Jeez...here I am being all noble about giving up a concert for a FREE five day vacation in Phoenix! Ain't I a saint?
The James Gang Trilogy.
The James Gang September, 1970 Veterans Memorial Auditorium, Columbus, Oh
March, 1971 Denison University Field House, Granville, Oh
September, 1971 The Ohio State Fair Grandstand, Columbus, Oh
While I was still in my high school years, one of the few distinct pleasures
I had was going to see local and regional bands at local "teen clubs" around
the Cleveland area. These were places basically for high school kids to hang
out, smoke cigarettes (this was a still an more innocent era...but not for long),
drink pop (Midwestern for soda), and generally act cool. At the time the big
club for us on the west side was the North Ridgeville Hullabaloo. Hullabaloos
were all over the country and somehow sponsored by the T.V. show of the same
name...whose house band was called, of course, The Hullabaloos...and they had
these dancers...mostly blonde girls in mini skirts and go-go boots...called
The Hullabaloo Dancers...of course. It never struck me at the time just how
redundant this was...but when you're 16 anything you deem to be cool can't POSSIBLY
be redundant. Besides most teenagers don't know the meaning of the word redundant.

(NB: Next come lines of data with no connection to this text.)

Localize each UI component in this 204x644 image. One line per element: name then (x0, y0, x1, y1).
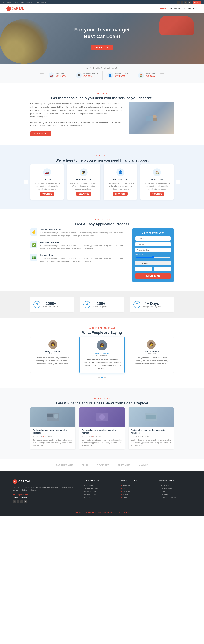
quick-apply-form: Quick Apply for Loan Loan Amount Type of… (132, 228, 174, 282)
dot-3[interactable] (104, 377, 106, 378)
personal-loan-icon: 👤 (108, 72, 113, 78)
footer-link-about[interactable]: About Us (121, 484, 153, 486)
home-loan-label: Home Loan (146, 73, 155, 75)
footer-link-privacy[interactable]: Privacy Policy (160, 490, 191, 492)
footer-logo-icon: C (13, 480, 17, 484)
footer-link-transaction[interactable]: Transaction Loan (83, 487, 115, 489)
phone-input[interactable] (136, 248, 170, 252)
contact-email: contact@email.com (3, 1, 19, 3)
copyright-text: Copyright © 2019 Company Name All rights… (75, 511, 112, 513)
footer-services-title: Our Services (83, 480, 115, 482)
footer-link-team[interactable]: Our Team (121, 490, 153, 492)
services-section: OUR SERVICES We're here to help you when… (0, 146, 204, 209)
home-loan-rate: @9.90% (146, 75, 155, 78)
news-img-1 (30, 408, 76, 426)
personal-service-icon: 👤 (116, 168, 124, 176)
process-section: EASY PROCESS Fast & Easy Application Pro… (0, 209, 204, 292)
footer-social: f t g in (13, 500, 76, 503)
news-meta-3: AUG 25, 2017 | BY ADMIN (131, 436, 171, 437)
email-field (136, 242, 170, 246)
news-img-2 (79, 408, 124, 426)
news-grid: On the other hand, we denounce with righ… (30, 408, 174, 449)
rates-list: ‹ 🚗 Car Loan @11.90% 🎓 Education Loan @6… (6, 71, 198, 80)
loan-amount-slider[interactable] (136, 256, 170, 258)
services-label: OUR SERVICES (13, 155, 191, 157)
googleplus-icon[interactable]: g (184, 1, 187, 4)
fullname-input[interactable] (136, 236, 170, 240)
svg-rect-2 (153, 118, 157, 121)
step2-title: Approved Your Loan (40, 241, 126, 244)
footer-link-contact[interactable]: Contact Us (121, 496, 153, 498)
dot-1[interactable] (98, 377, 100, 378)
footer-useful-col: Useful Links About Us FAQ Our Team News … (121, 480, 153, 503)
to-field (154, 267, 170, 271)
rates-section: Affordable Interest Rates ‹ 🚗 Car Loan @… (0, 64, 204, 83)
hero-apply-button[interactable]: APPLY LOAN (92, 45, 112, 50)
news-title-1: On the other hand, we denounce with righ… (33, 429, 73, 434)
footer-link-business[interactable]: Business Loan (83, 490, 115, 492)
rate-car: 🚗 Car Loan @11.90% (44, 71, 72, 80)
testi-avatar-3: 👩 (147, 340, 156, 349)
footer-link-sitemap[interactable]: Site Map (160, 493, 191, 495)
footer: C CAPITAL On the other hand, we denounce… (0, 472, 204, 516)
linkedin-icon[interactable]: in (188, 1, 191, 4)
process-step-2: ✅ Approved Your Loan But I must explain … (30, 241, 126, 250)
home-service-btn[interactable]: KNOW MORE (150, 192, 164, 196)
partners-number: 100+ (93, 301, 109, 306)
news-text-1: But I must explain to you how all this m… (33, 439, 73, 447)
fullname-field (136, 236, 170, 240)
testi-role-2: Education Loan (83, 354, 121, 356)
footer-useful-list: About Us FAQ Our Team News Blog Contact … (121, 484, 153, 498)
footer-logo-text: CAPITAL (18, 480, 31, 483)
login-button[interactable]: LOGIN (193, 1, 201, 4)
testi-role-1: Car Loan (34, 353, 72, 355)
rates-next-button[interactable]: › (160, 73, 164, 77)
footer-link-apply[interactable]: Apply Now (160, 484, 191, 486)
stats-section: $ 2000+ No of Loans Disbursed 🏛 100+ No … (0, 292, 204, 318)
footer-twitter-icon[interactable]: t (16, 500, 20, 503)
submit-quote-button[interactable]: SUBMIT QUOTE (136, 273, 170, 279)
to-input[interactable] (154, 267, 170, 271)
footer-link-education[interactable]: Education Loan (83, 493, 115, 495)
footer-link-carloan[interactable]: Car Loan (83, 496, 115, 498)
footer-other-col: Other Links Apply Now EMI Calculator Pri… (160, 480, 191, 503)
footer-link-emi[interactable]: EMI Calculator (160, 487, 191, 489)
from-input[interactable] (136, 267, 152, 271)
footer-google-icon[interactable]: g (20, 500, 23, 503)
dot-2[interactable] (101, 377, 103, 378)
nav-about[interactable]: About Us (170, 8, 180, 10)
car-service-btn[interactable]: KNOW MORE (40, 192, 54, 196)
footer-link-terms[interactable]: Terms & Conditions (160, 496, 191, 498)
personal-service-desc: Lorem ipsum is simply dummy text of the … (107, 182, 134, 190)
rates-prev-button[interactable]: ‹ (40, 73, 44, 77)
loan-type-field: Type of Loan Car Loan Education Loan Per… (136, 261, 170, 265)
footer-link-faq[interactable]: FAQ (121, 487, 153, 489)
services-next-button[interactable]: › (176, 180, 180, 184)
loan-type-select[interactable]: Type of Loan Car Loan Education Loan Per… (136, 261, 170, 265)
footer-facebook-icon[interactable]: f (13, 500, 16, 503)
get-help-content: But I must explain to you how all this m… (30, 102, 174, 136)
personal-service-btn[interactable]: KNOW MORE (113, 192, 128, 196)
contact-phone2: +001-502892 (36, 1, 46, 3)
home-service-title: Home Loan (144, 178, 170, 181)
partner-4: PLATINUM (118, 464, 130, 466)
education-service-btn[interactable]: KNOW MORE (76, 192, 91, 196)
facebook-icon[interactable]: f (177, 1, 180, 4)
partner-1: PARTNER ONE (56, 464, 74, 466)
email-input[interactable] (136, 242, 170, 246)
services-prev-button[interactable]: ‹ (24, 180, 28, 184)
view-services-button[interactable]: VIEW SERVICES (30, 132, 51, 136)
twitter-icon[interactable]: t (180, 1, 184, 4)
footer-link-homeloan[interactable]: Home Loan (83, 484, 115, 486)
news-card-1: On the other hand, we denounce with righ… (30, 408, 76, 449)
testimonials-dots (13, 376, 191, 379)
footer-link-news[interactable]: News Blog (121, 493, 153, 495)
processing-desc: Average Processing Time (143, 306, 161, 308)
nav-contact[interactable]: Contact Us (184, 8, 198, 10)
footer-email: contact@email.com (13, 494, 76, 496)
news-title: Latest Finance and Business News from Lo… (13, 401, 191, 406)
footer-linkedin-icon[interactable]: in (24, 500, 27, 503)
process-label: EASY PROCESS (13, 219, 191, 220)
nav-home[interactable]: Home (160, 8, 166, 10)
car-loan-icon: 🚗 (48, 72, 54, 78)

There were a lot of bands that got relatively famous through this circuit. The Bob Seger System, The Amboy Dukes (Ted Nugent on guitar), The Rasberries, and my personal favorite, The James Gang. At first there were four members and they did covers of people like the Yardbirds, The Beatles...a wide variety. But soon their guitar player, Glenn Schwartz would quit, venture out to Los Angeles, and have some success with Pacific Gas and Electric. Schwartz was a fine guitarist in the mold of Peter Green from Fleetwood Mac...the blues band from England that eventually turned into a chick group from California...but that's another story. So The Gang was looking for a replacement when they heard about a guitar player named Joe Walsh. At the time Walsh was half heartedly going to Kent State and playing in a band called The Measles. He jumped at the chance to play for the James Gang and they became a power trio a la Cream.

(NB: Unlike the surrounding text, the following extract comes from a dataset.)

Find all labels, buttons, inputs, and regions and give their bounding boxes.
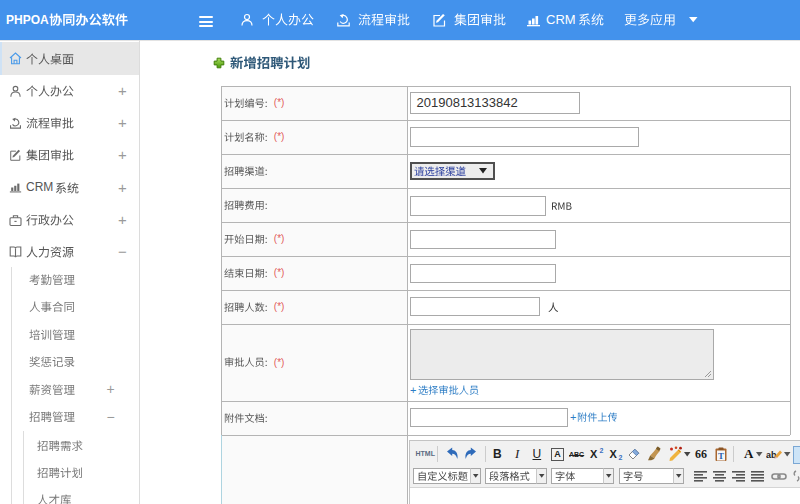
svg-text:T: T <box>718 451 724 461</box>
svg-text:ab: ab <box>766 450 777 460</box>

I don't know Joe Walsh personally...although I know a guy who does...but there are definite parallels in our lives. For one thing, he lived in Columbus for a lot of his childhood. He went to Crestview Elementary which is 2 blocks from my house. He lived on Summit Street in Clintonville...about 5 blocks from my place. And he played The Hullabaloo for 2 or 3 years while I smart-assed my way through high school. I don't know how many times I saw The James Gang. It must be at least 25 or 30. The Hullabaloo, Boston Mills Ski Lodge, a free fashion show at the Mercury Theater in Middleburg Heights. I even saw them one December at the Berea Fairgrounds in a building that had no heat. It was freezing cold outside AND inside. Joe played the first set with gloves on...with fucking GLOVES on. This truly amazed my 17 year old brain yet at the same time depressed me because he played guitar BETTER with winter gloves on the I did with my bare hands. Walsh was an amazing raw talent that soon had people across the country buzzing. Hell, I remember being at the Hullabaloo once decked out in my "surfer" shirt and white Levis (this looked WAY cool under the black lights) seeing Joe so drunk that he actually fell off the stage during a song. The roadies just kind of propped him back up and I swear he didn't miss a beat. Of course Joe's partying would take it's toll later on but in 1968 he seemed invincible.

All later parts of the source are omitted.